Studies have identified differences in brain functioning in individuals with ADHD, particularly in regions associated with attention, executive functions, inhibition, and reward processing. Environmental factors, such as prenatal exposure to alcohol or tobacco, premature birth, and low birth weight, have also been associated with an elevated risk of developing ADHD.

Proper treatment can help individuals with ADHD improve their attention, reduce hyperactivity and impulsivity, and develop successful lives. [ii] In fact, the Drake Institute has helped some ADHD patients that no longer meet the criteria for diagnosis after completing their treatment.

Symptoms of ADHD

ADHD, or Attention-Deficit/Hyperactivity Disorder, is characterized by a range of symptoms that affect an individual's ability to focus, control impulses, and regulate their behavior. Broadly, these symptoms can be categorized into two main groups: inattention and hyperactivity-impulsivity.

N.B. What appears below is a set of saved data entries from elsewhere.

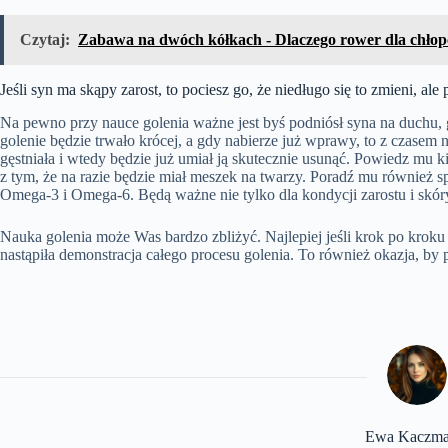
Czytaj:
Zabawa na dwóch kółkach - Dlaczego rower dla chłop
Jeśli syn ma skąpy zarost, to pociesz go, że niedługo się to zmieni, al
Na pewno przy nauce golenia ważne jest byś podniósł syna na duchu, g
golenie będzie trwało krócej, a gdy nabierze już wprawy, to z czasem 
gęstniała i wtedy będzie już umiał ją skutecznie usunąć. Powiedz mu k
z tym, że na razie będzie miał meszek na twarzy. Poradź mu również 
Omega-3 i Omega-6. Będą ważne nie tylko dla kondycji zarostu i skór
Nauka golenia może Was bardzo zbliżyć. Najlepiej jeśli krok po kroku
nastąpiła demonstracja całego procesu golenia. To również okazja, by
​Ewa Kaczma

Inattentive symptoms typically involve difficulties with sustaining attention, staying organized, following through on tasks, forgetfulness, and often making careless mistakes. Hyperactivity-impulsivity symptoms manifest as restlessness, difficulty sitting still, and impulsive behavior including interrupting, blurting out, and doing things on impulse without thinking first.

The severity and combination of these symptoms can vary among individuals, leading to different subtypes of ADHD.

ADHD: (Inattentive presentation)

  • Inattention
  • Easily distracted
  • Lack of sustained focus on non-preferred tasks
  • Difficulty finishing tasks such as homework without supervision
  • Poor short-term memory (i.e., difficulty following a series of instructions)
  • Often forgetful, such as forgetting homework or turning it in
  • Poor listening skills

ADHD: (Hyperactive-impulsive presentation)

  • Impulsive (acting without thinking of the consequences, blurting out answers, interrupting, having trouble waiting one's turn)
  • Hyperactive (fidgety and/or difficulty sitting still)

ADHD: (Combined presentation)

  • Inattentive symptoms along with hyperactivity/impulsivity

ADHD: (Unspecified ADHD)

  • Significant clinical impairment but does not meet full criteria of ADHD symptoms

What is autism?

Autism Spectrum Disorder, or ASD, is a neurodevelopmental disorder that ranges from mild to severe and includes repetitive behaviors, impaired social communication, restricted interests, and rigidity.

In May 2013, autism underwent a reclassification by the DSM-5, leading to the term autism spectrum disorder. This new classification merged previously separate conditions like Autistic disorder, Asperger's disorder, PDD-NOS (Pervasive Developmental Disorder not otherwise specified), and childhood disintegrative disorder into a unified category. All these conditions share a connection to brain regulation and can impact every major area of the patient’s life, especially social communication.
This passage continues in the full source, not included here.